(Available records begins)
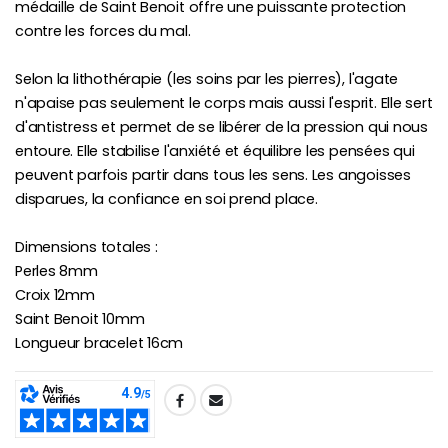
médaille de Saint Benoit offre une puissante protection
contre les forces du mal.
Selon la lithothérapie (les soins par les pierres), l'agate
n'apaise pas seulement le corps mais aussi l'esprit. Elle sert
d'antistress et permet de se libérer de la pression qui nous
entoure. Elle stabilise l'anxiété et équilibre les pensées qui
peuvent parfois partir dans tous les sens. Les angoisses
disparues, la confiance en soi prend place.
Dimensions totales :
Perles 8mm
Croix 12mm
Saint Benoit 10mm
Longueur bracelet 16cm
SHARE:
(Available records ends)
Your assignment >> Exactly and exclusively, repeat the lines from the line that contains "contre les forces du mal." through the end of the records, both ends included.

Response to this exercise >>
contre les forces du mal.
Selon la lithothérapie (les soins par les pierres), l'agate
n'apaise pas seulement le corps mais aussi l'esprit. Elle sert
d'antistress et permet de se libérer de la pression qui nous
entoure. Elle stabilise l'anxiété et équilibre les pensées qui
peuvent parfois partir dans tous les sens. Les angoisses
disparues, la confiance en soi prend place.
Dimensions totales :
Perles 8mm
Croix 12mm
Saint Benoit 10mm
Longueur bracelet 16cm
SHARE:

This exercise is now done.